# CHESS OUTCOME PREDICTION — PRE-PROCESSING

**Goal:** prepare a clean, sequence-only dataset for deep learning.

**Cut-off:** first 20 full moves (40 plies).

**Input:** `data/chess_games_subset.csv` (uses `AN` for moves, `Result` for labels)  
**Output:** `data/chess_games_clean.csv`, `data/chess_games_clean_meta.json`

**Process:** load subset → tokenise `AN` → strip move numbers/result tokens → keep first 40 plies → add `plies_processed`, `cutoff_reached`, `captures_in_first_20_moves`, `checks_in_first_20_moves` → leakage checks → save.

In [57]:
# ==============================================
# 1. Imports & Paths
# ==============================================
from pathlib import Path
import json
import numpy as np
import pandas as pd
import warnings
warnings.filterwarnings("ignore")
pd.set_option("display.max_columns", 200)

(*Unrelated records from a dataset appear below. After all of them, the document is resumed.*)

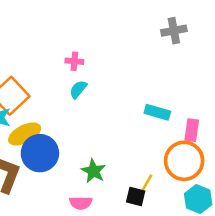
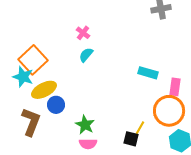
pink cross: (74, 61) -> (83, 33), turned 32
blue circle: (40, 153) -> (56, 105), size x0.6
green star: (94, 171) -> (85, 125), moved

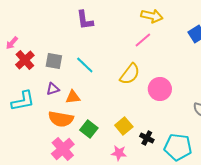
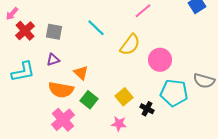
cyan line: (85, 65) -> (96, 28), moved
orange triangle: (73, 97) -> (81, 73), moved, turned 49
cyan pentagon: (178, 147) -> (174, 93), moved

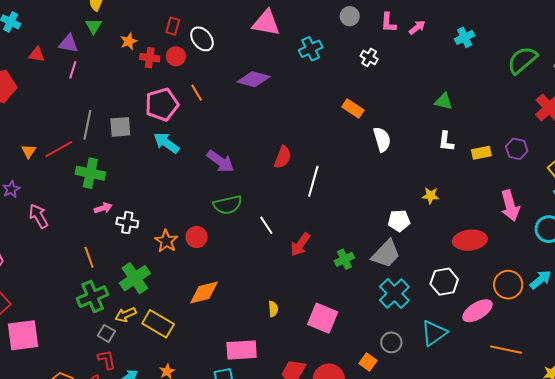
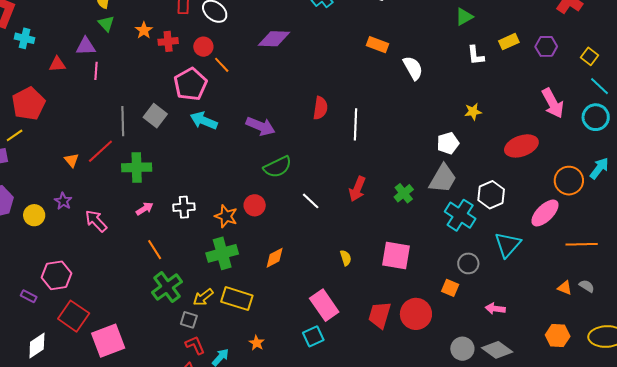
red circle: (176, 56) -> (203, 47), moved
green triangle: (444, 101) -> (464, 17), turned -30
gray square: (120, 127) -> (155, 116), turned -35
yellow rectangle: (481, 153) -> (509, 42), moved
pink arrow: (103, 208) -> (145, 209), moved
white line: (266, 225) -> (311, 201), moved
green cross: (135, 278) -> (222, 253), moved, turned 32
white hexagon: (444, 282) -> (491, 195), moved
orange diamond: (204, 293) -> (275, 258), size x0.7
pink rectangle: (242, 350) -> (324, 305), turned 72

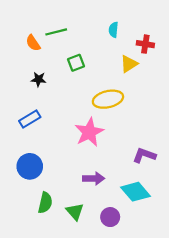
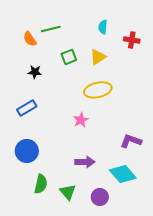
yellow triangle: (129, 64) -> (98, 57), moved
pink star: (89, 132) -> (81, 120), size x0.6

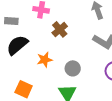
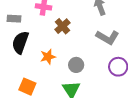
black semicircle: (17, 45) -> (20, 42), turned -30

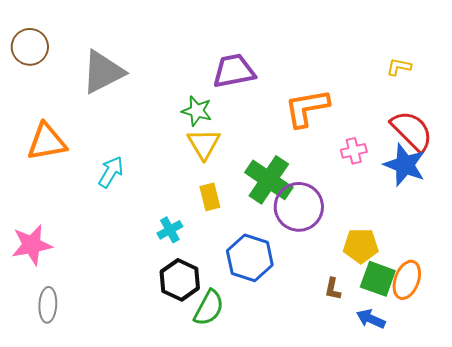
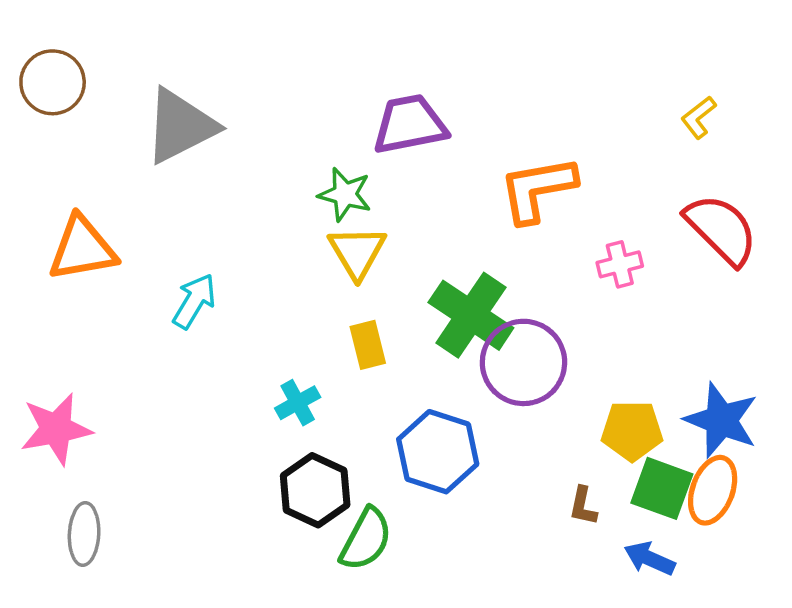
yellow L-shape: (399, 67) -> (699, 117), turned -50
blue star: (405, 165) -> (721, 420), moved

# ----------------------------------------------
# 1.1 Ensure python-chess
# ----------------------------------------------
try:
    import chess
except ModuleNotFoundError:
    import sys, subprocess
    subprocess.check_call([sys.executable, "-m", "pip", "install", "python-chess", "--quiet"])
    import chess
print("python-chess OK.")

# ----------------------------------------------
# 1.2 Config (sequence only)
# ----------------------------------------------
CUTOFF_FULL_MOVES = 30
CUTOFF_PLIES = CUTOFF_FULL_MOVES * 2
MOVE_COL = f"moves_first{CUTOFF_FULL_MOVES}_san"
CAPTURES_COL = f"captures_in_first_{CUTOFF_FULL_MOVES}_moves"
CHECKS_COL = f"checks_in_first_{CUTOFF_FULL_MOVES}_moves"
SEQUENCE_ONLY = True
INCLUDE_ELO   = True

# ----------------------------------------------
# 1.3 Paths
# ----------------------------------------------
NB_DIR   = Path.cwd()
DATA_DIR = (NB_DIR / "../data").resolve()
OUT_DIR  = DATA_DIR
OUT_DIR.mkdir(parents=True, exist_ok=True)

RAW_SUBSET = DATA_DIR / "chess_games_subset.csv"
CLEAN_CSV  = DATA_DIR / "chess_games_clean.csv"
META_JSON  = DATA_DIR / "chess_games_clean_meta.json"

CHECKPOINT_PLIES = [20, 40, 60]         
BOARDS_NPZ = DATA_DIR / "chess_boards_8x8xC.npz"

print("Data dir:", DATA_DIR)
print("Input :", RAW_SUBSET)
print("Output:", CLEAN_CSV)
print(f"Cutoff: {CUTOFF_FULL_MOVES} moves ({CUTOFF_PLIES} plies)")

python-chess OK.
Data dir: E:\Github Projects\chess-outcome-prediction\data
Input : E:\Github Projects\chess-outcome-prediction\data\chess_games_subset.csv
Output: E:\Github Projects\chess-outcome-prediction\data\chess_games_clean.csv
Cutoff: 30 moves (60 plies)


In [58]:
# ==============================================
# 2. Load Subset
# ==============================================
df_raw = pd.read_csv(RAW_SUBSET)

# ----------------------------------------------
# 2.1 Detect Columns
# ----------------------------------------------
cols = {c.lower(): c for c in df_raw.columns}

an_col = None
for k in ["an", "moves", "algebraic", "algebraicnotation"]:
    if k in cols:
        an_col = cols[k]
        break
if an_col is None:
    raise ValueError("Moves column (AN) not found. Expected a column like 'AN' or 'Moves'.")

label_col = None
for k in ["result", "target", "winner", "outcome"]:
    if k in cols:
        label_col = cols[k]
        break
if label_col is None:
    raise ValueError("Label column not found. Expected 'Result' or similar.")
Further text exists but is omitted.